Migrations
Presented by: Ivana Perica
In a short note on writing serving as a preface to the novel, the author claims: "It’s a hard life being labelled 'political'" (Preface). He adds: "I am not a politician. What interests me is people." (Preface) Indeed, Refugee Boy, like literary writing in general, cannot be considered an instrument of politics in the classical sense of the word. Yet this short novel is unmistakably political, for it was written with the intention of righting the wrongs committed by politics. Since the two pillars of the nation-state – jurisprudence and schooling – consistently fail to recognise the human in every human being, most especially in the case of stateless people, this novel aims to show, indeed teach, that "each 'refugee' is a person, a person who for some reason has left everything they know and love to find safety in a strange and sometimes hostile country" (Preface). The educational purpose of this political novel rests on the hope that "anyone who reads the book would think before they accuse refugees of looking for a free ride" (Preface).
The story unfolds in a linear fashion. It begins with two very short chapters entitled "Ethiopia" and "Eritrea" that describe the violent intrusion of armed forces into the home of the Kelo family. The spouses – mother and father – who were born in the two neighbouring countries that are now at war, are asked about their nationality, the choice being either Ethiopian or Eritrean, and nothing in between. In two iterations of the same scene, the father repeats the same answer to the soldiers, namely "I am an African" (chapters "Ethiopia" and "Eritrea"). They threaten him with rifles and call him a "traitor", an "enemy", and his son a "mongrel" (ibid.). On both occasions, the intruders give him a simple order: "Leave Ethiopia or die" i.e. "Leave Eritrea or die" (ibid.).
Determined to get his son Alam to safety, the father manages to safely transport them both to the United Kingdom. But after they spend a few days in a hotel room and his son Alam begins to adjust his eyes and ears to the English weather and language, suddenly, without any announcement, the father returns to Africa, leaving his son unattended but – as it turns out – in good care. Not only do local refugee organisations take care of him, but after some unpleasant detours through the British orphanage and school system, Alam is eventually placed in the care of a generous family (of Irish origin) who have experience in caring for underage refugees. Alem is soon accepted as a member of the school and the local community. With a little help from his friends, he becomes a hero when he and his father (who returns to the UK after his wife falls victim to war atrocities) receive a negative court decision on their political asylum claim.
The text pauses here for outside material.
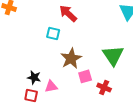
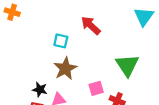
red arrow: (68, 13) -> (91, 25), moved
brown star: (71, 58) -> (65, 69), moved

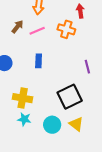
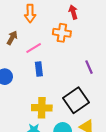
pink line: (37, 31) -> (34, 48), moved
yellow cross: (23, 98) -> (42, 108), moved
As part of this decision, the father is now considered by the authorities to be the legal guardian of his son. Alam had previously been "placed in the care of the local authority because [he] did not have a guardian in this country", but now this guardianship is revoked, Alem is to return to his country of origin with his father (chapter 20). However, after a shocking twist (his father is shot dead in the street by an unknown individual), the court's decision is reversed and Alem is granted an "exceptional leave to remain” (chapter 25).
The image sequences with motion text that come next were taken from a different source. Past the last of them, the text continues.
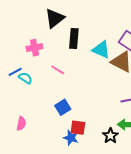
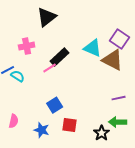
black rectangle: (74, 38) -> (60, 57), moved, turned 42
pink line: (58, 70) -> (50, 68), turned -64
blue star: (71, 138) -> (42, 130), moved

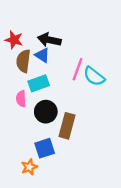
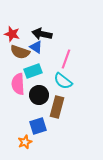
brown semicircle: (23, 61) -> (20, 52), turned -78
cyan semicircle: (94, 76) -> (63, 81), moved
pink semicircle: (21, 99) -> (18, 84), size x1.5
The novel was included in the Small Island Read project in 2007 and was read in workshops that focused on "young adult, reluctant and emergent adult readers" (http://www.bristolreads.com/small_island_read/education.htm).
In addition to the information about the reading project, the novel's paratext states: "Younger readers are being encouraged to read Refugee Boy because of its insight into the problems faced by asylum seekers as well as its celebration of the diversity of Britain.” (Afterword)
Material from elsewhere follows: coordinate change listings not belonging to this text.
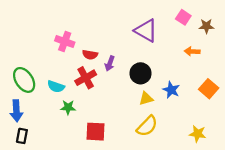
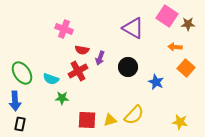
pink square: (183, 17) -> (167, 16), size x1.5
pink cross: (65, 42) -> (64, 29), moved
orange square: (209, 89) -> (186, 68), moved
yellow triangle: (146, 99) -> (110, 120), moved

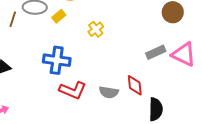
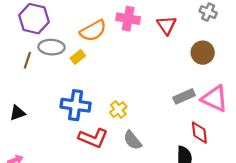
yellow cross: (96, 29) -> (118, 110), moved
red diamond: (135, 85) -> (199, 133), moved
gray semicircle: (109, 92) -> (133, 140), turned 42

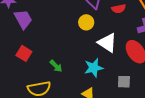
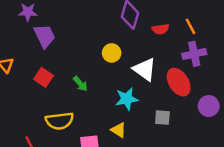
yellow circle: (86, 22) -> (112, 53), moved
green arrow: (56, 66) -> (80, 84), moved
Perhaps it is because of this pedagogical intent that the novel's main character is clearly a 'good refugee': Alem is forced to flee his country or countries of origin to save his life, leaving no room to question the reasons for his arrival in the UK. He is not representative of the so-called 'economic migrant', whose motivations are controversially discussed in political debates, often with the aim of denying people on the move their basic human rights. Rather, Alam symbolises defenseless children who are ready to educate themselves and become successful according to the standards of the host society. While the trauma of moving to a foreign country, including being abandoned by one parent and soon losing both parents, first to war, then to anti-immigrant hatred, is likely to provoke resistance to the new country, its language, its customs, and its explicit expectations of assimilation, Alem acts out his grief in an almost unwavering determination to learn, to read, and to take advantage of the opportunities he is given. Even his commitment to human rights is portrayed as an act not against but for the host society, which makes the refugee in Zephaniah's novel a "bearer[] of hope for progressive change" (Behrmann 44).
In a short but excellent essay titled the "Novel Representations of the Refugee", Simon Behrmann points out that Refugee Boy "ends up cleaving closely to a romanticized refugee subject capable of being valorized within the dominant discourse" (44). The question a critical reader might ask, then, is less about refugees themselves than about the image expectations that refugees must meet in order to be accepted in a new society – both legally and culturally. This pressure to make narratological and ideological compromises has been brilliantly portrayed in another milestone in refugee literature, Dina Nayeri's The Ungrateful Refugee (2019).
Further reading:
Behrman, Simon. “Between Law and the Nation State: Novel Representations of the Refugee.” Refuge: Canada’s Journal on Refugees 32.1 (2016): 38–49. Nayeri, Dina. The Ungrateful Refugee. Edinburgh: Canongate Books, 2019.